# ISO of a Maltese puppy or young one



## Delilahs Mommy (Nov 22, 2009)

Hi all!

My best friend of 20 yrs is wanting to get her Mom a maltese puppy as a companion. Her husband of 49 years past away unexpectedly in June and needless to say it's been rough on her. My friend of course can't afford the pricess that most of us paid for our malt babies (she said about 400.00) but I had to enlighten her real quick on that. So anyway, if anyone knows of any malts puppies to a year old. Please let me know. She lives alone and has no other pets. 

Thanks ya'll!!

ETA~ She wants a female


----------



## pammy4501 (Aug 8, 2007)

Maybe she could consider a rescue group or a retiree. Edie (plenty of pets) might know.


----------



## mss (Mar 1, 2006)

I assumed she did want to help them find a rescue, as this is the rescue forum. I think I've read about a few lately  (the Oregon rescues and the Las Vegas rescues). :wub:


----------



## Nikki's Mom (Feb 13, 2008)

petfinder.com has tons of rescues.


----------



## Delilahs Mommy (Nov 22, 2009)

Well, they didn't get one from a rescue like I was hoping. They found a local breeder who had a couple of pups. Way to young to be from Mama. But the parents are within breed standard as far as weight go. First thing out of Mrs. A's mouth was how come she doesn't look like yours? All I could tell her is because mine came from a breeder who was trying to achieve a specific look in her lines to produce healthy, sound dogs for potential show. 

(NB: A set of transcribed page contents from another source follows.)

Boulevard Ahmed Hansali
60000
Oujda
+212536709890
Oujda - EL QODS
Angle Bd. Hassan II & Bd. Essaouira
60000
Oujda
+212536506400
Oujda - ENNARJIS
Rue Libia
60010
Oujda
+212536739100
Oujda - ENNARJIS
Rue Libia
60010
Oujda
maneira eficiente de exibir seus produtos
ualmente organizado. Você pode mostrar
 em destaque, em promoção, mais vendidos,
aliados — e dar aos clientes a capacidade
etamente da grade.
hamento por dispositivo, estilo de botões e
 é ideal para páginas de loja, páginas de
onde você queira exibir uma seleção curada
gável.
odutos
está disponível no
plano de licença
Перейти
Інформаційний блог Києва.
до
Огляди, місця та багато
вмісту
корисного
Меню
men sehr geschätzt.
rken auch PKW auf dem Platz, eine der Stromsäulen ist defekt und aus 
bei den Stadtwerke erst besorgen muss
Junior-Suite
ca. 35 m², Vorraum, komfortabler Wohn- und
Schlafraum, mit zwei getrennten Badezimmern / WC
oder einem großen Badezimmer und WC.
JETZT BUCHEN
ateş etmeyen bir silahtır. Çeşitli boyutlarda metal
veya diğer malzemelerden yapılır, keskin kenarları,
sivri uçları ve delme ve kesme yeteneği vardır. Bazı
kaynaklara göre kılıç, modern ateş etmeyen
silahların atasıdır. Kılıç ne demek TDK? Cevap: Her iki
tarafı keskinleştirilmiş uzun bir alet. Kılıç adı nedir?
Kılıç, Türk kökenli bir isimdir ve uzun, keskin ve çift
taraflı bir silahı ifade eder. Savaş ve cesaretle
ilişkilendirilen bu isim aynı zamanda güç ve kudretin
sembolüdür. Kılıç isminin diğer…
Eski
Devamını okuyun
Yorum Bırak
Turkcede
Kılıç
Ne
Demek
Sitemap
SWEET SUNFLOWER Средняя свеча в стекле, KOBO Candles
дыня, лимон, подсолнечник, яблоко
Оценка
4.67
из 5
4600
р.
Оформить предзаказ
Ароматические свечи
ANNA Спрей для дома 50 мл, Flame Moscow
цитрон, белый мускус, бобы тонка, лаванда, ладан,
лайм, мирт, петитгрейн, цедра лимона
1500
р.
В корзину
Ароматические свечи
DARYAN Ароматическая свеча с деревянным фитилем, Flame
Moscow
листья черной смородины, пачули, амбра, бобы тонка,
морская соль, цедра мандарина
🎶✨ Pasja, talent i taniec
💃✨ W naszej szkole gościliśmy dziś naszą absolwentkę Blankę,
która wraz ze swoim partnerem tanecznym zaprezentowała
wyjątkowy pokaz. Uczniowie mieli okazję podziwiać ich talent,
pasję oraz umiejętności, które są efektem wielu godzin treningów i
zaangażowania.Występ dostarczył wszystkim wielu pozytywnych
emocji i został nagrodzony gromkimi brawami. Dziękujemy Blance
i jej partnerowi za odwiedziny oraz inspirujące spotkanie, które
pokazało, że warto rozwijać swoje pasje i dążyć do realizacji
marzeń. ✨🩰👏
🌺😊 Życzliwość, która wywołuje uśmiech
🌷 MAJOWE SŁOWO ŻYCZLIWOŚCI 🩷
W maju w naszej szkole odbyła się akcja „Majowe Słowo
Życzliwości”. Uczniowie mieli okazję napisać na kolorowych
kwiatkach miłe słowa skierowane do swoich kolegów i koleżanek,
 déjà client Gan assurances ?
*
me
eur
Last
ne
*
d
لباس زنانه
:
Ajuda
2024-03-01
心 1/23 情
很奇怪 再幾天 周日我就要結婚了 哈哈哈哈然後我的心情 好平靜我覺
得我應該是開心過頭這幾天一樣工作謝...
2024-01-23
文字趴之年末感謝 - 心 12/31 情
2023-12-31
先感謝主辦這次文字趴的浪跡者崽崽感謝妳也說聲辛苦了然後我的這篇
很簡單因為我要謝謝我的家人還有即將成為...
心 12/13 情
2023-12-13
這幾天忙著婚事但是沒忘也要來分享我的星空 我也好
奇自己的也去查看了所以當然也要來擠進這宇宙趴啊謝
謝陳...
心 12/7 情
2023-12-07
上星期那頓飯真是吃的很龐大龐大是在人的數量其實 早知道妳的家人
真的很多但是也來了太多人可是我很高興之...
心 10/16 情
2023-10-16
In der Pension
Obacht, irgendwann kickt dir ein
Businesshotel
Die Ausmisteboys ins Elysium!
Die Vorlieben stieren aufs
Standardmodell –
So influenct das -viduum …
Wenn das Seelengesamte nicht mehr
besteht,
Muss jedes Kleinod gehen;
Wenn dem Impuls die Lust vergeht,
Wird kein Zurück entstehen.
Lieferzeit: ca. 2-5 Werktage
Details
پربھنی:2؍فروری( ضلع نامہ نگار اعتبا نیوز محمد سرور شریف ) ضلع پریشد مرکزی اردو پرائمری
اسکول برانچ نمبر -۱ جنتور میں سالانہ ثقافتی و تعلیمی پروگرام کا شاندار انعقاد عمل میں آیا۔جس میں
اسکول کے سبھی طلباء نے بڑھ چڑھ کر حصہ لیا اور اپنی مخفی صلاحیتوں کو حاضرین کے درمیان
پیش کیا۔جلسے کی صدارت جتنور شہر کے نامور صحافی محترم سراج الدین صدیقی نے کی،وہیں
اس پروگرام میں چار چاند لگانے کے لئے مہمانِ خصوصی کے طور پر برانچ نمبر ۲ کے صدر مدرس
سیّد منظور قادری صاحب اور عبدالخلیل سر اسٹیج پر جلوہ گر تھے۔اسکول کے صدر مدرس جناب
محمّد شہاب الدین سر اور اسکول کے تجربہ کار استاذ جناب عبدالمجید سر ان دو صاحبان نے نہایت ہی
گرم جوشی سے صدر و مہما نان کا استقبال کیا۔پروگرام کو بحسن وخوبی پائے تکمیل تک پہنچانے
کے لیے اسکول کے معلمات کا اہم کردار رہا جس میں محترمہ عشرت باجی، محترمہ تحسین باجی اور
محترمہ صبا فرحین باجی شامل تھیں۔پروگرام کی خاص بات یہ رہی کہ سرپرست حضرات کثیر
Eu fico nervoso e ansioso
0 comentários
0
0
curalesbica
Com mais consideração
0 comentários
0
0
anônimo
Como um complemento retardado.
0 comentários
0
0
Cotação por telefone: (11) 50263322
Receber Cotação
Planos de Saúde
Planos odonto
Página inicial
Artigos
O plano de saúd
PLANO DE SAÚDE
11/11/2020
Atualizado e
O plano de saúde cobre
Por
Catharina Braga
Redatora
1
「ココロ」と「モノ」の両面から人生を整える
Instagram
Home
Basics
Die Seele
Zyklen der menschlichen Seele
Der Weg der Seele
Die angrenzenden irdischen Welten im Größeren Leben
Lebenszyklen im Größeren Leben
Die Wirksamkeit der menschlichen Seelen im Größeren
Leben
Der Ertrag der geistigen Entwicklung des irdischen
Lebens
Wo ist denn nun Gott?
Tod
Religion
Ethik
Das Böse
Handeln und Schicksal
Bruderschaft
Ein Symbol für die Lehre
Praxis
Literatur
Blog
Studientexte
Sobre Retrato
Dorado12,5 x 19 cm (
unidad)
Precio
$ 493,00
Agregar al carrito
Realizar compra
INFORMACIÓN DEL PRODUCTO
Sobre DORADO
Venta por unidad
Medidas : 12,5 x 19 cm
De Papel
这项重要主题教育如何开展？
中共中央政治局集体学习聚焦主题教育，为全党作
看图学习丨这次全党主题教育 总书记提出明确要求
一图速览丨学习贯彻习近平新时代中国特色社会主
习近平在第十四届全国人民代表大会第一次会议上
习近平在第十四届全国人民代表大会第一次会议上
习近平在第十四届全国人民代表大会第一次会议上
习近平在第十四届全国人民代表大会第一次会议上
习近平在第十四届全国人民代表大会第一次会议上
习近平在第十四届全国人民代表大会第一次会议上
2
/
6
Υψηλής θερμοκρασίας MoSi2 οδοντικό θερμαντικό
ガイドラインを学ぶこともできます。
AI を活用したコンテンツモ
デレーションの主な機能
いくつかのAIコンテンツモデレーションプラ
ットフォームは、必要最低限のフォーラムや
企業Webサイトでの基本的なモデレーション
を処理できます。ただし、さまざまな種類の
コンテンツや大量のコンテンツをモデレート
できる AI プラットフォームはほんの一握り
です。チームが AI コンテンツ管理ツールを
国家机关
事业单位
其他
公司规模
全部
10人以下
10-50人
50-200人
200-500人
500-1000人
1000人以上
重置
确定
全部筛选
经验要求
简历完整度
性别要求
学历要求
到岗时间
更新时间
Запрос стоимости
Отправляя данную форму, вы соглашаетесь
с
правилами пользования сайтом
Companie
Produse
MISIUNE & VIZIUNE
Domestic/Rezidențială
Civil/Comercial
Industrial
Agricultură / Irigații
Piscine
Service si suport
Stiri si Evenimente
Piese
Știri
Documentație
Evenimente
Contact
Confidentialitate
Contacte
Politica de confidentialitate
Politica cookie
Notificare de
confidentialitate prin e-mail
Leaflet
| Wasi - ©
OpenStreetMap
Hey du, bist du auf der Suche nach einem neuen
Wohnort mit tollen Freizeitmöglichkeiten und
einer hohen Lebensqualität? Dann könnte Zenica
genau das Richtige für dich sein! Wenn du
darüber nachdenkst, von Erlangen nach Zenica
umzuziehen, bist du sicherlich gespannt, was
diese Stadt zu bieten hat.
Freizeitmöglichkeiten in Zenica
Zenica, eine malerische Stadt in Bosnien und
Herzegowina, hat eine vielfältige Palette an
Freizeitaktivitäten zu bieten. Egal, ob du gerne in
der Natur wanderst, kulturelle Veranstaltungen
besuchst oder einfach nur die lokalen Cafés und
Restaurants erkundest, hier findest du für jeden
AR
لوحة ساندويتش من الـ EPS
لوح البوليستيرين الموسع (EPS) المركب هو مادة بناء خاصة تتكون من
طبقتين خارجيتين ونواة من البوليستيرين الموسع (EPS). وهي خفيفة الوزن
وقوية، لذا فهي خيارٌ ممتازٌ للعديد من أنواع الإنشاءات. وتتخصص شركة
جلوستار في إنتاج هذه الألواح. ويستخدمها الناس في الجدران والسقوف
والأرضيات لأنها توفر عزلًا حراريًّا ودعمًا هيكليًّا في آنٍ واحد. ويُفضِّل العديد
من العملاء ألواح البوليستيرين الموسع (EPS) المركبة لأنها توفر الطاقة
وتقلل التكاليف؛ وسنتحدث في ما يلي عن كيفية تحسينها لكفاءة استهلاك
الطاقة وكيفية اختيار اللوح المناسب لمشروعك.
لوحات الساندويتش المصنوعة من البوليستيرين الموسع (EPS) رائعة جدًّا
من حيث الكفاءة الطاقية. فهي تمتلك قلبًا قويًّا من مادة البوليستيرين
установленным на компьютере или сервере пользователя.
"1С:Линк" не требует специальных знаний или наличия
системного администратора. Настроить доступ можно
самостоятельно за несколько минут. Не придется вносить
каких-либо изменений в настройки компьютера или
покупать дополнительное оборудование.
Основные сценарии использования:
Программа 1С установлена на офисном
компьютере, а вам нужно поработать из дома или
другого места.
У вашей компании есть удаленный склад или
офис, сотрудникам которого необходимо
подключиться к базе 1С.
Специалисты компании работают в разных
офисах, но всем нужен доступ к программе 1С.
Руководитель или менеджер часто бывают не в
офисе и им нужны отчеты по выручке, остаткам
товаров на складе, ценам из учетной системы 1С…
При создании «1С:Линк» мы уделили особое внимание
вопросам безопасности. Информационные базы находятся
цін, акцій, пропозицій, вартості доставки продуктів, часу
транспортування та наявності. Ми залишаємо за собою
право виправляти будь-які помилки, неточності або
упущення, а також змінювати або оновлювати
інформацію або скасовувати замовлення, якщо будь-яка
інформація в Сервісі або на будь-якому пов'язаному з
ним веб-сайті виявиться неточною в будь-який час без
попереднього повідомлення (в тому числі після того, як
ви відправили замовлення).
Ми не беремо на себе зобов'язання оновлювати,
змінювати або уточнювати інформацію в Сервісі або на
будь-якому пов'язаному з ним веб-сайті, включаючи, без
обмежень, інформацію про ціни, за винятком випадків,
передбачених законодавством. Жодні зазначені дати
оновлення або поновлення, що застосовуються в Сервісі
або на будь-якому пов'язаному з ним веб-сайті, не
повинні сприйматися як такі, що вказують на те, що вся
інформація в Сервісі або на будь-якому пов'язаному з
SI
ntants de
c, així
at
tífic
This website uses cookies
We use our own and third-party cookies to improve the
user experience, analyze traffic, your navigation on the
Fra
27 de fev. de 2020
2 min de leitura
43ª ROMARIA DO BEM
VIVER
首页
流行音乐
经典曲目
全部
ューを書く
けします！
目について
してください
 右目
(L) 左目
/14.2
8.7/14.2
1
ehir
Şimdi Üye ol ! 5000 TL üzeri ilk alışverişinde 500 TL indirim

The puppy is 7 weeks old, so I am sure I am going to be getting lots of questions. I really wish they could have gotten a rescue.


----------



## pammy4501 (Aug 8, 2007)

Ugh! I guess she got exactly what she wanted, a cheap young puppy! Too bad she didn't listen to you!


----------



## Delilahs Mommy (Nov 22, 2009)

Yep. Well I just hope the puppy is healthy. I told her to take her to the vet first thing in the morning for a complete check up. The Mama was 5 yrs old and the Daddy 8. Accidental mating, so he said. Yeah right! Why weren't they spayed or neutered years ago is what I am thinking. But you can only tell people so much.


----------



## plenty pets 20 (Jul 8, 2006)

No reputable breeder will sell a dog that young. :w00t: Too bad for the puppy and them. Are they aware of puppymills?? :angry:


----------



## pammy4501 (Aug 8, 2007)

Delilahs Mommy said:


> Yep. Well I just hope the puppy is healthy. I told her to take her to the vet first thing in the morning for a complete check up. The Mama was 5 yrs old and the Daddy 8. Accidental mating, so he said. Yeah right! Why weren't they spayed or neutered years ago is what I am thinking. But you can only tell people so much.


 Accidental my a**!:angry:


----------



## Delilahs Mommy (Nov 22, 2009)

Oh I agree Edie and I told them all that and then some. But all I heard, was well this is all we can afford. I did try! and I didn't expect them to actually take this puppy. I thought they were just going to look at it. But, like I told her, if you see it, you will want it. 

Isn't that a little old for the dogs to be bred?


----------



## plenty pets 20 (Jul 8, 2006)

A lot of people breed females at age 5 or 6, but after that a good breeder will retire them. Too bad they didnt contact AMA or any rescue organization. We dont normally get puppies, but do get very young dogs often and it would be cheaper then the $400 they paid.


----------



## Snowbody (Jan 3, 2009)

Oh Laura. I can't believe they did that especially after what you went through with Dixie. Didn't your friend know about that? I would have thought that would have been scary enough for her to listen to you. Boy seven weeks is way too young. This woman will have her hands full and I just hope the pup will end up healthy or she'll be spending a lot more than $400 on vet bills. Thank you for trying. Some people never listen -- I've had that happen with one of my neighbors with a Havenese from a BYB. She insisted she knew better and dismissed my urgings to a legit breeder. Now she has a pup with a massive underbite (and who knows what else) who she paid a fortune for.


----------